H33 is a commercial product with a dedicated engineering team, security response processes, and a contractual obligation to maintain the system for production customers. When NIST finalizes new post-quantum standards or when new attacks against FHE schemes are published, H33 customers receive updated binaries. The response time is bounded by SLA, not by the availability of volunteer contributors.
Cost Considerations
HElib is free and open source under the Apache 2.0 license. The cost of using HElib is entirely in engineering time: the time to learn the library, integrate it into your system, build the surrounding infrastructure, optimize performance, and maintain everything over time. For a well-funded research lab, this is reasonable and expected. For a product team with delivery deadlines, this engineering cost is substantial and ongoing with no guaranteed endpoint.
H33 is a commercial service with API-based pricing. You pay per operation, but you get a complete pipeline that is already optimized, already integrated, and already maintained by specialists. The total cost of ownership calculation depends on your team's expertise, your timeline, and the criticality of the workload. For most production deployments, the commercial approach has a lower total cost because the engineering time saved exceeds the API cost by a wide margin.
The Bottom Line
IBM HElib is a respected research library that has advanced the field of homomorphic encryption. H33 is a production system that takes FHE and combines it with ZKP and post-quantum signatures into a single, deployable pipeline. If you are researching new FHE techniques, HElib gives you a solid foundation.
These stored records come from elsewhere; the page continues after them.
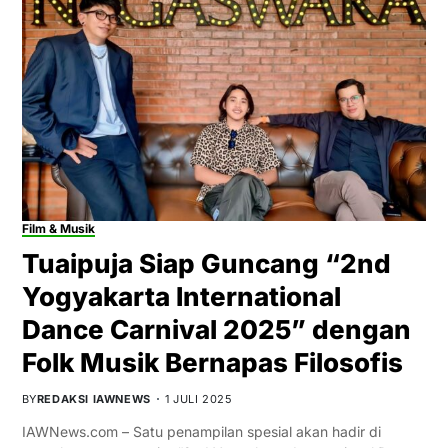
Film & Musik
Tuaipuja Siap Guncang “2nd
Yogyakarta International
Dance Carnival 2025” dengan
Folk Musik Bernapas Filosofis
BY
REDAKSI IAWNEWS
1 JULI 2025
IAWNews.com – Satu penampilan spesial akan hadir di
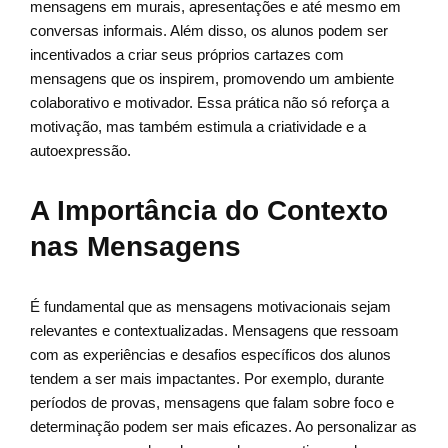
mensagens em murais, apresentações e até mesmo em
conversas informais. Além disso, os alunos podem ser
incentivados a criar seus próprios cartazes com
mensagens que os inspirem, promovendo um ambiente
colaborativo e motivador. Essa prática não só reforça a
motivação, mas também estimula a criatividade e a
autoexpressão.
A Importância do Contexto
nas Mensagens
É fundamental que as mensagens motivacionais sejam
relevantes e contextualizadas. Mensagens que ressoam
com as experiências e desafios específicos dos alunos
tendem a ser mais impactantes. Por exemplo, durante
períodos de provas, mensagens que falam sobre foco e
determinação podem ser mais eficazes. Ao personalizar as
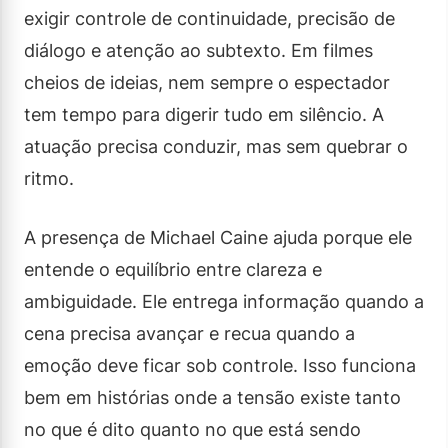
exigir controle de continuidade, precisão de
diálogo e atenção ao subtexto. Em filmes
cheios de ideias, nem sempre o espectador
tem tempo para digerir tudo em silêncio. A
atuação precisa conduzir, mas sem quebrar o
ritmo.
A presença de Michael Caine ajuda porque ele
entende o equilíbrio entre clareza e
ambiguidade. Ele entrega informação quando a
cena precisa avançar e recua quando a
emoção deve ficar sob controle. Isso funciona
bem em histórias onde a tensão existe tanto
no que é dito quanto no que está sendo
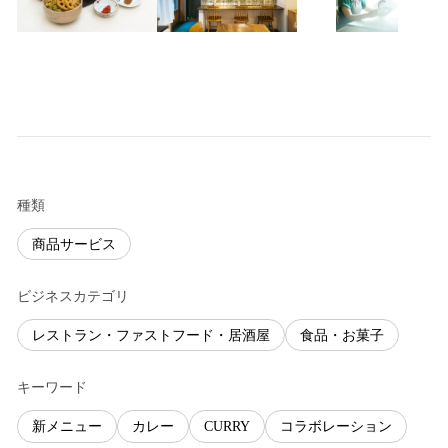
種類
商品サービス
ビジネスカテゴリ
レストラン・ファストフード・居酒屋
食品・お菓子
キーワード
新メニュー
カレー
CURRY
コラボレーション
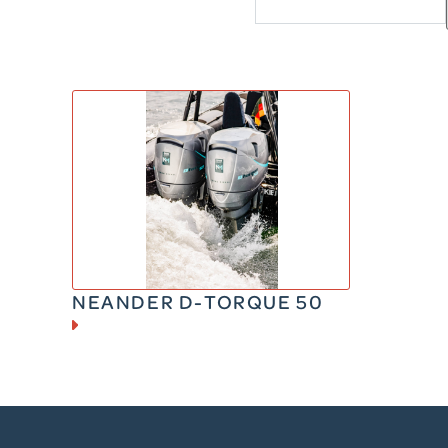
DIESEL
50 CV
185 kg
NEANDER D-TORQUE 50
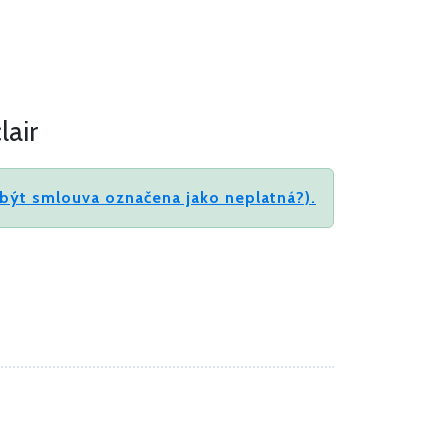
lair
být smlouva označena jako neplatná?).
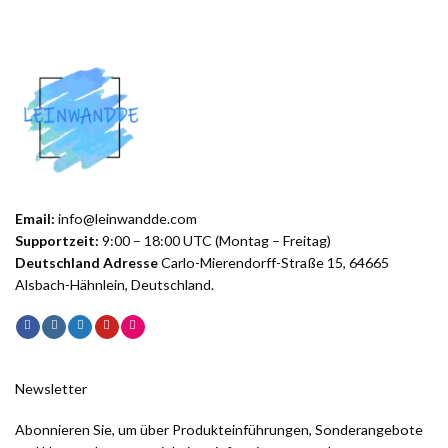
Email:
info@leinwandde.com
Supportzeit:
9:00 – 18:00 UTC (Montag – Freitag)
Deutschland Adresse
Carlo-Mierendorff-Straße 15, 64665
Alsbach-Hähnlein, Deutschland.
Newsletter
Abonnieren Sie, um über Produkteinführungen, Sonderangebote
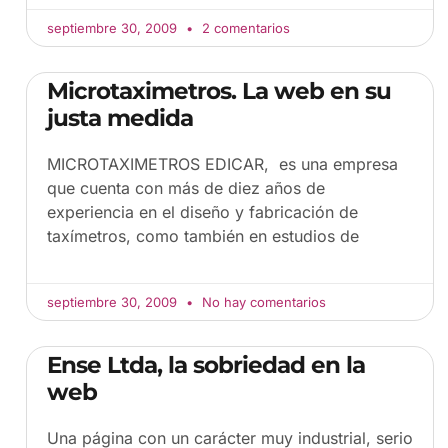
septiembre 30, 2009
2 comentarios
Microtaximetros. La web en su
justa medida
MICROTAXIMETROS EDICAR, es una empresa
que cuenta con más de diez años de
experiencia en el diseño y fabricación de
taxímetros, como también en estudios de
septiembre 30, 2009
No hay comentarios
Ense Ltda, la sobriedad en la
web
Una página con un carácter muy industrial, serio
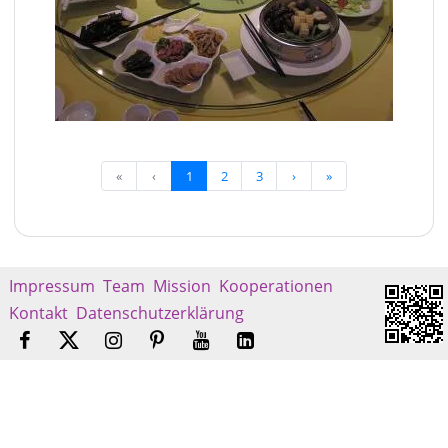
«
‹
1
2
3
›
»
Impressum
Team
Mission
Kooperationen
Kontakt
Datenschutzerklärung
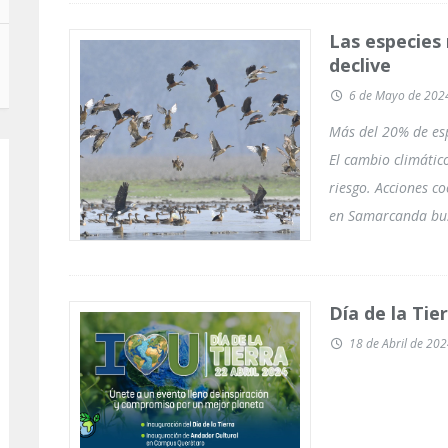
Las especies
declive
6 de Mayo de 202
Más del 20% de esp
El cambio climáti
riesgo. Acciones c
en Samarcanda bus
Día de la Tie
18 de Abril de 20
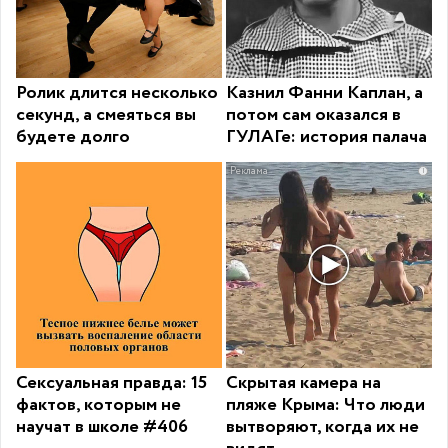
Ролик длится несколько
Казнил Фанни Каплан, а
секунд, а смеяться вы
потом сам оказался в
будете долго
ГУЛАГе: история палача
i
Сексуальная правда: 15
Скрытая камера на
фактов, которым не
пляже Крыма: Что люди
научат в школе #406
вытворяют, когда их не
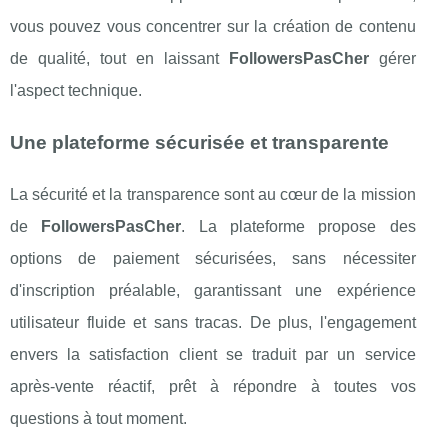
vous pouvez vous concentrer sur la création de contenu
de qualité, tout en laissant
FollowersPasCher
gérer
l'aspect technique.
Une plateforme sécurisée et transparente
La sécurité et la transparence sont au cœur de la mission
de
FollowersPasCher
. La plateforme propose des
options de paiement sécurisées, sans nécessiter
d'inscription préalable, garantissant une expérience
utilisateur fluide et sans tracas. De plus, l'engagement
envers la satisfaction client se traduit par un service
après-vente réactif, prêt à répondre à toutes vos
questions à tout moment.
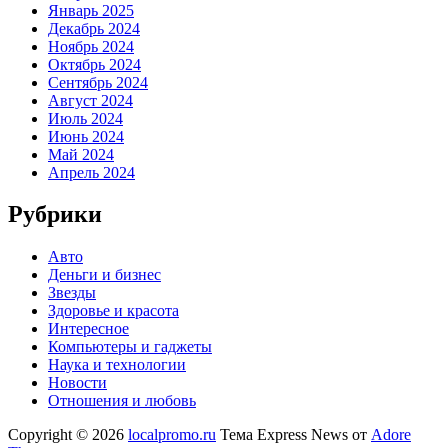
Январь 2025
Декабрь 2024
Ноябрь 2024
Октябрь 2024
Сентябрь 2024
Август 2024
Июль 2024
Июнь 2024
Май 2024
Апрель 2024
Рубрики
Авто
Деньги и бизнес
Звезды
Здоровье и красота
Интересное
Компьютеры и гаджеты
Наука и технологии
Новости
Отношения и любовь
Copyright © 2026
localpromo.ru
Тема Express News от
Adore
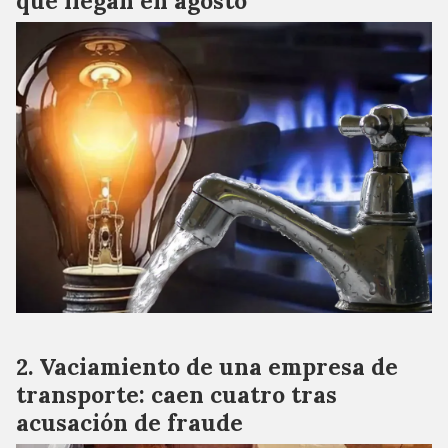
que llegan en agosto
Vaciamiento de una empresa de
transporte: caen cuatro tras
acusación de fraude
If you are building a product that needs encrypted computation with attestation and quantum resistance, H33 gives you a complete system that works today at the scale of 1.6 million operations per second.
The gap between a library and a system is not something you can close quickly. Building a production-grade cryptographic pipeline requires years of engineering, extensive security auditing, and deep expertise in multiple domains of cryptography. That is what H33 provides, and what HElib, by design, does not attempt to provide. The question is not which one is technically superior. It is whether your goal is research or production.